In an opinion issued last week, State v. A.N.J. (slip opinion no. 81236-5), the Washington Supreme Court allowed a juvenile to withdraw his guilty plea to a sex offense based on ineffective assistance of counsel because his court-appointed attorney's representation "fell below the objective standard guaranteed by the constitution and that A.N.J. was prejudiced." Id. at 31.
A.N.J. is noteworthy for public defenders and has national implications for a couple of reasons:
1) the Court acknowledged the Washington Defender Association (WDA) Standards for Public Defense Services (similar to many other state and national standards) as relevant in "evaluating things like effective assistance of counsel." Id. at 19.
2) the Court also acknowledged that antithetical incentives (in this case, monetary) can corrupt a public-defender system to the point that it is constitutionally inadequate.

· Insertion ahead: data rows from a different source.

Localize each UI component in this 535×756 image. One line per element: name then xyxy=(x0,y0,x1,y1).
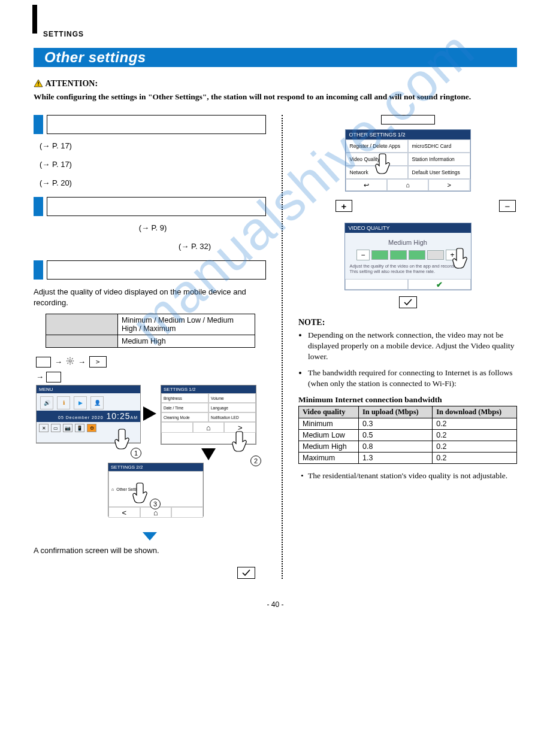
left-column: (→ P. 17) (→ P. 17) (→ P. 20) (→ P. 9) (… xyxy=(34,115,266,579)
vq-seg-1 xyxy=(371,250,388,260)
minus-icon-box: − xyxy=(499,200,516,212)
vq-seg-2 xyxy=(390,250,407,260)
other-settings-title: OTHER SETTINGS 1/2 xyxy=(346,130,470,139)
menu-title: MENU xyxy=(37,385,140,393)
back-icon: ↩ xyxy=(346,179,387,191)
settings1-title: SETTINGS 1/2 xyxy=(161,385,256,393)
note-item-1: Depending on the network connection, the… xyxy=(308,330,517,363)
check-icon-box xyxy=(237,567,255,579)
page-heading-text: Other settings xyxy=(34,47,517,66)
home-icon: ⌂ xyxy=(111,487,114,491)
table-row: Minimum0.30.2 xyxy=(299,418,517,430)
section-tag: SETTINGS xyxy=(43,12,517,38)
vq-current-label: Medium High xyxy=(349,236,467,250)
note-final: The residential/tenant station's video q… xyxy=(298,471,517,481)
back-icon xyxy=(161,422,193,433)
step-chip-1 xyxy=(36,357,51,368)
attention-line: ATTENTION: xyxy=(34,79,517,90)
play-icon: ▶ xyxy=(74,396,87,409)
microsdhc-item: microSDHC Card xyxy=(408,139,470,153)
page-number: - 40 - xyxy=(34,600,517,609)
step-chip-2 xyxy=(46,372,61,382)
bw-header-quality: Video quality xyxy=(299,406,359,418)
cleaning-item: Cleaning Mode xyxy=(161,412,208,422)
warning-icon xyxy=(34,79,43,90)
brightness-item: Brightness xyxy=(161,393,208,403)
svg-line-10 xyxy=(72,359,73,360)
home-icon: ⌂ xyxy=(387,179,428,191)
notif-led-item: Notification LED xyxy=(208,412,256,422)
page-ref-2: (→ P. 17) xyxy=(40,160,266,169)
hand-pointer-icon xyxy=(231,429,253,458)
gear-icon: ⚙ xyxy=(87,424,96,432)
note-title: NOTE: xyxy=(298,318,517,327)
close-icon: ✕ xyxy=(39,424,49,432)
attention-label: ATTENTION: xyxy=(46,79,98,88)
page-ref-5: (→ P. 32) xyxy=(123,242,266,251)
station-info-item: Station Information xyxy=(408,153,470,166)
bandwidth-table: Video quality In upload (Mbps) In downlo… xyxy=(298,406,517,464)
step-row: → → > xyxy=(36,356,266,368)
step-number-1: 1 xyxy=(131,448,141,459)
video-quality-settings-table: Minimum / Medium Low / Medium High / Max… xyxy=(46,314,255,348)
note-item-2: The bandwidth required for connecting to… xyxy=(308,368,517,389)
table-row: Medium High0.80.2 xyxy=(299,441,517,453)
sub-heading-3 xyxy=(34,260,266,280)
minus-button: − xyxy=(356,250,370,260)
vq-desc: Adjust the quality of the video on the a… xyxy=(349,260,467,275)
account-icon: 👤 xyxy=(90,396,104,409)
vq-seg-3 xyxy=(409,250,425,260)
svg-point-3 xyxy=(69,360,71,362)
step-number-3: 3 xyxy=(150,499,161,509)
sub-heading-1 xyxy=(34,115,266,134)
settings2-title: SETTINGS 2/2 xyxy=(108,463,203,471)
speaker-icon: 🔊 xyxy=(40,396,53,409)
arrow-right-icon xyxy=(143,406,156,421)
page-ref-3: (→ P. 20) xyxy=(40,178,266,187)
svg-line-11 xyxy=(68,363,69,364)
step-number-2: 2 xyxy=(250,456,261,466)
next-icon-chip: > xyxy=(89,356,107,368)
default-user-settings-item: Default User Settings xyxy=(408,166,470,179)
hand-pointer-icon xyxy=(374,151,396,180)
table-row: Medium Low0.50.2 xyxy=(299,430,517,441)
gear-icon xyxy=(66,357,74,367)
chevron-down-icon xyxy=(143,532,157,541)
svg-line-9 xyxy=(72,363,73,364)
vq-settings-label-cell xyxy=(46,314,118,335)
arrow-down-icon xyxy=(201,448,216,460)
bandwidth-table-title: Minimum Internet connection bandwidth xyxy=(298,395,517,405)
attention-text: While configuring the settings in "Other… xyxy=(34,92,517,102)
page-heading-ribbon: Other settings xyxy=(34,47,517,68)
video-quality-panel-mock: VIDEO QUALITY Medium High − + Adjust the… xyxy=(344,223,471,290)
plus-minus-row: + − xyxy=(298,200,517,212)
language-item: Language xyxy=(208,403,256,412)
laptop-icon: ▭ xyxy=(51,424,61,432)
check-icon-box xyxy=(399,296,417,308)
camera-icon: 📷 xyxy=(63,424,72,432)
vq-seg-4 xyxy=(427,250,444,260)
page-ref-4: (→ P. 9) xyxy=(40,223,266,232)
page-ref-1: (→ P. 17) xyxy=(40,141,266,150)
back-icon xyxy=(345,279,408,290)
clock-strip: 05 December 2020 10:25AM xyxy=(37,411,140,422)
right-column: OTHER SETTINGS 1/2 Register / Delete App… xyxy=(298,115,517,579)
table-row: Maximum1.30.2 xyxy=(299,453,517,464)
hand-pointer-icon xyxy=(452,246,473,275)
note-list: Depending on the network connection, the… xyxy=(298,330,517,389)
next-icon-disabled xyxy=(171,507,203,518)
volume-item: Volume xyxy=(208,393,256,403)
device-screens-diagram: MENU 🔊 ℹ ▶ 👤 05 December 2020 10:25AM ✕ xyxy=(36,385,266,529)
home-icon: ⌂ xyxy=(193,422,225,433)
confirmation-text: A conﬁrmation screen will be shown. xyxy=(34,545,266,556)
register-delete-apps-item: Register / Delete Apps xyxy=(346,139,408,153)
column-divider xyxy=(282,115,283,579)
next-icon: > xyxy=(428,179,470,191)
plus-icon-box: + xyxy=(335,200,352,212)
svg-rect-1 xyxy=(38,82,38,84)
video-quality-intro: Adjust the quality of video displayed on… xyxy=(34,287,266,308)
sub-heading-2 xyxy=(34,197,266,216)
svg-line-8 xyxy=(68,359,69,360)
datetime-item: Date / Time xyxy=(161,403,208,412)
phone-icon: 📱 xyxy=(75,424,84,432)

When I read the opinion, I was elated that the Court was willing to condemn ineffective practices that make all public defenders look bad (and worse, devastate clients' lives). I also found myself wincing sometimes, however, because as the Court detailed the litany of things the lawyer had failed to do, I thought once or twice, Hmmm, I might have spent only five minutes reviewing a plea form (on occasion); or, Good Lord, the un-returned phone calls that are a constant background guilt-trip (unfortunately, all the time); or, What about (some other things I shouldn't put in writing)--does that mean I'm like IAC guy?